I gripped my sense of self in the face of the black maw of the Cauldron. Gripped it with everything I had.

Amren only said, “I’m sorry I lied to you.”

I could not remove my hand. Could not pry my fingers away. I was being shredded apart, slowly, thoroughly.

I flung my magic out, desperate for any chain to this world to save me, keep me from being devoured by the eternal, awful thing that now tried to drag me into its embrace.

Fire and water and light and wind and ice and night. All rallied. All failed me.
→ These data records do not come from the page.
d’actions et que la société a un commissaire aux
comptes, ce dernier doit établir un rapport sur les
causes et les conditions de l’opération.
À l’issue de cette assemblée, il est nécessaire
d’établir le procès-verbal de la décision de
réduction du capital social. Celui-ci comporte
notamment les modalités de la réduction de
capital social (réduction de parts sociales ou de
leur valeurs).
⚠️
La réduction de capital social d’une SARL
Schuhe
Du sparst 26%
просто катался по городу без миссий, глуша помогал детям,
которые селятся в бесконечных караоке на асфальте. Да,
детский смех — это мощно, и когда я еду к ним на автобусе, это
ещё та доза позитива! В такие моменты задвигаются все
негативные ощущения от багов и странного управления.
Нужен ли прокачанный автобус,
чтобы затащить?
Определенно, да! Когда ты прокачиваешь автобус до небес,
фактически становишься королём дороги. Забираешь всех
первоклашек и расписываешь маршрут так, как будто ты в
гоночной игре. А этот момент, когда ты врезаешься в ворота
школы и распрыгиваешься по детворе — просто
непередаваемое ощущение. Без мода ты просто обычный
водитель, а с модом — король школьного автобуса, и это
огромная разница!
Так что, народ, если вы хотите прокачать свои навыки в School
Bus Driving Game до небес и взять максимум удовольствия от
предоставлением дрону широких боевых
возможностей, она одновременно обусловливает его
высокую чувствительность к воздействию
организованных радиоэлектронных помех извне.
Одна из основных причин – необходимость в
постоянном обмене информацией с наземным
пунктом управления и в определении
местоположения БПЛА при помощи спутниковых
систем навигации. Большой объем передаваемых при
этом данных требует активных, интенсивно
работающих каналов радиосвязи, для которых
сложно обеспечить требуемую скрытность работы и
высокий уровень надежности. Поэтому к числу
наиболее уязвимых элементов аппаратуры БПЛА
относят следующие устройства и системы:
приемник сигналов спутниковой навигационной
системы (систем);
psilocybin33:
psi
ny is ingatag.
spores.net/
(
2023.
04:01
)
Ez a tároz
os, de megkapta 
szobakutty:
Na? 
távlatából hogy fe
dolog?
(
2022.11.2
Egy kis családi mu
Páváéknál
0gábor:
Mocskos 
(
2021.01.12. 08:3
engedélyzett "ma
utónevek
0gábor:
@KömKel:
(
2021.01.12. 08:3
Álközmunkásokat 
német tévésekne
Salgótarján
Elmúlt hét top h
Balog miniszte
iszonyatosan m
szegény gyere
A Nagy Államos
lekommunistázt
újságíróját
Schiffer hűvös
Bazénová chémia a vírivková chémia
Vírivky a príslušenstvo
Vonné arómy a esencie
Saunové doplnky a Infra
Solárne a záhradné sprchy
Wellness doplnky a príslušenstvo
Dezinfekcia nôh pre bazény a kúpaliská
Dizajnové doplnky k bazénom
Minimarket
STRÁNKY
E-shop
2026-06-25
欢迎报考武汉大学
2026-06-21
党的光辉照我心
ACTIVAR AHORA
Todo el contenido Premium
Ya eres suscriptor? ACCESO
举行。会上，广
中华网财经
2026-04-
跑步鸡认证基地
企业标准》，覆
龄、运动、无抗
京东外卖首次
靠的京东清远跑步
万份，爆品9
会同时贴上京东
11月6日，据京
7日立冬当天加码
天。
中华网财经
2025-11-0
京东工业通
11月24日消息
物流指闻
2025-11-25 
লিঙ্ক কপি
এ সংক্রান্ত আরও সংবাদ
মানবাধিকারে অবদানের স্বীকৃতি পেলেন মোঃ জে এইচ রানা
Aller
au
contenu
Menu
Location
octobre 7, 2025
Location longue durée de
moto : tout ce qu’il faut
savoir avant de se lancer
Some tether slipped, and my mind slid closer to the Cauldron’s outstretched arms.

I felt it touch me.

And then I was half gone.

Half there, standing silently next to the Cauldron, hand glued to the black rim.

Half … elsewhere.

Flying through the world. Searching. The Cauldron now hunted for that power that had come so close … And now taunted it.

Nesta.

The Cauldron searched for her, searched for her as the king now sought her.

It skimmed across the battlefield like an insect over the surface of a pond.

We were losing. Badly. Seraphim and Illyrians were bloodied and being hauled out of the sky. Azriel had been forced to the ground, his wings dragging in the bloody mud as he fought sword to sword against the endless onslaught. Our foot soldiers had broken the lines in places, Keir screaming at his Darkbringers to get back into position, plumes of shadows flaring from him.

I saw Rhysand. In the thick of those breaking lines. Blood-splattered, fighting beautifully.

I saw him assess the field ahead—and transform.

The talons came first. Replacing fingers and feet. Then dark scales or perhaps feathers, I couldn’t get a look at them, covered his legs, his arms, his chest. His body contorted, bones and muscles growing and shifting.

The beast form Rhys had kept hidden. Never liked to unleash.

Unless it was dire enough to do so.

Before the Cauldron swept me away, I beheld what happened to his head, his face.

It was a thing of nightmares. Nothing human or Fae in it. It was a creature that lived in black pits and only emerged at night to hunt and feast. The face … it was those creatures that had been carved into the rock of the Court of Nightmares. That made up his throne. The throne not only a representation of his power … but of what lurked within. And with the wings …

Hybern soldiers began fleeing.

Helion beheld what happened and ran, too—but toward Rhys.

Shifting as well.

If Rhys was a flying terror crafted from shadows and cold moonlight, Helion was his daytime equivalent.

Gold feathers and shredding claws and feathered wings— Together, my mate and the High Lord of Day unleashed themselves upon Hybern.

Until they paused. Until a slim, short male walked out of the ranks toward them—one of Hybern’s commanders, no doubt. Rhys’s snarl shook the earth. But it was Helion, glowing with white light, who stepped forward to face the male, claws sinking deep into the mud.

The commander didn’t so much as wear a sword. Only fine gray clothes and a vaguely amused expression on his face. Amethyst light swirled around him. Helion growled at Rhys—an order.

And my mate nodded, gore dripping from his maw, before he lunged back into the fray.

Leaving the commander and Helion Spell-Cleaver to go head-to-head. Spell to spell.